Motorola Mobility is a leading developer of communications systems used in the wireless and cable television markets. The company has undertaken a complete turnaround over the past two years with a focus on Android-based smartphones. Motorola represents about 11 percent of Android phones.

Meanwhile, Google did emphasize that Android will remain an open-source platform and that Motorola Mobility will be run as a separate business.

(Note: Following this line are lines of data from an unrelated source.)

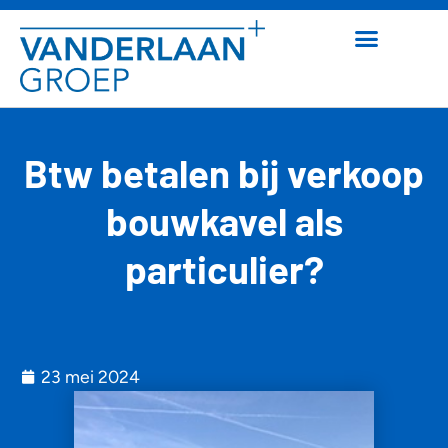
Btw betalen bij verkoop
bouwkavel als
particulier?
23 mei 2024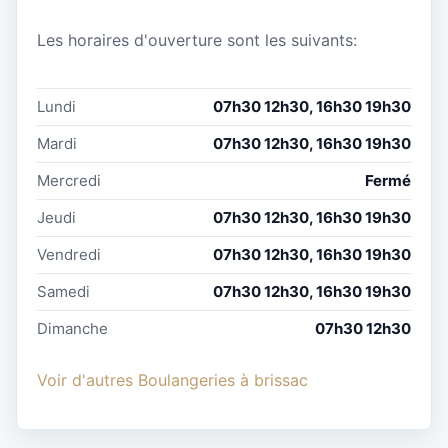
Les horaires d'ouverture sont les suivants:
Lundi
07h30 12h30, 16h30 19h30
Mardi
07h30 12h30, 16h30 19h30
Mercredi
Fermé
Jeudi
07h30 12h30, 16h30 19h30
Vendredi
07h30 12h30, 16h30 19h30
Samedi
07h30 12h30, 16h30 19h30
Dimanche
07h30 12h30
Voir d'autres Boulangeries à brissac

Google also stated that its top five equipment manufacturers were all supportive of the deal.

The transaction is expected to close near the end of the year, subject to regulatory approval in the U.S. and the European Union.

Excluding amortization of intangible assets, Google expects the acquisition to add slightly to earnings.

Here are the top reasons why Google is buying Motorola at such a hefty price tag:

At first glance, the deal seems large and expensive, and Google likely could have opted to license rather than buy the acquired assets. But market analysts view an ownership of the 17,000-plus patents as a long-term offensive bet for the company in the wireless segment.

"On a pure deal multiple, we view the 8.6x multiple as slightly higher than average, especially as its current comp group trades at 6-9x NOPAT (net operating profit after taxes). However, on a per-patent value, Google paid $735K per patent, which is in line with the $750K paid per patent for the Nortel patents - much lower if we include cash and NOLs - at about $513K per patent," Susquehanna analyst Herman Leung wrote in a note to clients.

 This price does not seem unreasonable, especially given about estimated $3 billion plus in annual hidden patent fee costs to the Android ecosystem and the $4.5 billion spent on the Nortel patents.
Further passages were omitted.